Saved data entries

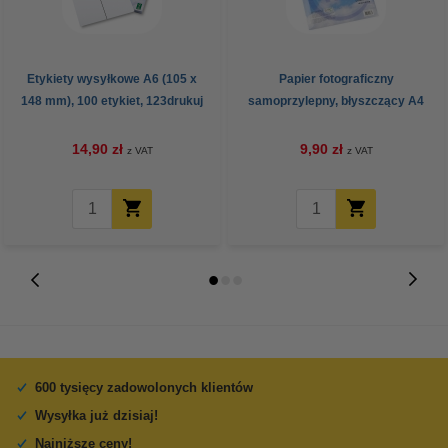
Etykiety wysyłkowe A6 (105 x
Papier fotograficzny
148 mm), 100 etykiet, 123drukuj
samoprzylepny, błyszczący A4
(10 naklejek), 123drukuj
14,90 zł
9,90 zł
z VAT
z VAT
600 tysięcy zadowolonych klientów
Wysyłka już dzisiaj!
Najniższe ceny!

**What is expected:** Exactly the lines from the one holding "samoprzylepny, błyszczący A4" through the end of the data are to be repeated, with both ends included.

**Answer area:**
samoprzylepny, błyszczący A4
(10 naklejek), 123drukuj
14,90 zł
9,90 zł
z VAT
z VAT
600 tysięcy zadowolonych klientów
Wysyłka już dzisiaj!
Najniższe ceny!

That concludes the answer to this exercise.